Information:
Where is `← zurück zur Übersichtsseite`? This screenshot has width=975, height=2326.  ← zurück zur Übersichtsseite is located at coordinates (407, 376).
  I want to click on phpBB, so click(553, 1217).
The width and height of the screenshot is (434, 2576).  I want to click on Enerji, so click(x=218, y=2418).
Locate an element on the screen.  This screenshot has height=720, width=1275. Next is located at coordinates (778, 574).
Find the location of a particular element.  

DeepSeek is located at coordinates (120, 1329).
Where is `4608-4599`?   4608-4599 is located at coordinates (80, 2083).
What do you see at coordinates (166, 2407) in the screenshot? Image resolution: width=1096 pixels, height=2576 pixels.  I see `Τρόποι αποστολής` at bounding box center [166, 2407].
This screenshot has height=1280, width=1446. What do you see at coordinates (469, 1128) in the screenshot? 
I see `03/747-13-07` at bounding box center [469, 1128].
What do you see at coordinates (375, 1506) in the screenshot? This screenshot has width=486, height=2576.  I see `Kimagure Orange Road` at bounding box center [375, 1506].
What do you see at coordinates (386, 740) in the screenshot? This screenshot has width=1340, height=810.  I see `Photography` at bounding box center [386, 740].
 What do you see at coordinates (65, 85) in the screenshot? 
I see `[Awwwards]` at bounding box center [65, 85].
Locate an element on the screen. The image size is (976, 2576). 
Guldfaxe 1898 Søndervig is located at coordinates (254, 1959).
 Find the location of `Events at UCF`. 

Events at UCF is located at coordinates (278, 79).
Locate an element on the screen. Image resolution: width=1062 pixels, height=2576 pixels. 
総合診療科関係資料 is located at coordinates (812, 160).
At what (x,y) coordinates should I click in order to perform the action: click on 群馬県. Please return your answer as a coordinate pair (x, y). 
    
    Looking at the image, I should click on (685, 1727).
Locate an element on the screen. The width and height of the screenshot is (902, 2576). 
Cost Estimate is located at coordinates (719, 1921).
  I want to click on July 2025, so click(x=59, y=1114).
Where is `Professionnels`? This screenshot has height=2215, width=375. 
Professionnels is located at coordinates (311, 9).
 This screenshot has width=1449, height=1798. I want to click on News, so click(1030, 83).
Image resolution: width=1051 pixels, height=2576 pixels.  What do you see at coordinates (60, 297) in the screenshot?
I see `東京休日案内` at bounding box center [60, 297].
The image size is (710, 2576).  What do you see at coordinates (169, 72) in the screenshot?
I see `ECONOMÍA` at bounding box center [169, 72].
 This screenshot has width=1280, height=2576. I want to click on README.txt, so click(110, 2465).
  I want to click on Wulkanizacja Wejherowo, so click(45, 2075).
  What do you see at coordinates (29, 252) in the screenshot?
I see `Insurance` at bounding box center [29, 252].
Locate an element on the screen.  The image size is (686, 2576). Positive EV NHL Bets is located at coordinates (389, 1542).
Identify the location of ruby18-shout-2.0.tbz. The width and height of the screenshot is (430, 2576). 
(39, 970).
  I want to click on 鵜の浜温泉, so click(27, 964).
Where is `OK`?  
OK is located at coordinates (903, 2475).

Activity:
Output the data exactly, from the first line through the line that holds "What do you see at coordinates (166, 2407)", so that no later line appears.

Written answer:
Where is `← zurück zur Übersichtsseite`? This screenshot has width=975, height=2326.  ← zurück zur Übersichtsseite is located at coordinates (407, 376).
  I want to click on phpBB, so click(553, 1217).
The width and height of the screenshot is (434, 2576).  I want to click on Enerji, so click(x=218, y=2418).
Locate an element on the screen.  This screenshot has height=720, width=1275. Next is located at coordinates (778, 574).
Find the location of a particular element.  

DeepSeek is located at coordinates (120, 1329).
Where is `4608-4599`?   4608-4599 is located at coordinates (80, 2083).
What do you see at coordinates (166, 2407) in the screenshot? Image resolution: width=1096 pixels, height=2576 pixels.  I see `Τρόποι αποστολής` at bounding box center [166, 2407].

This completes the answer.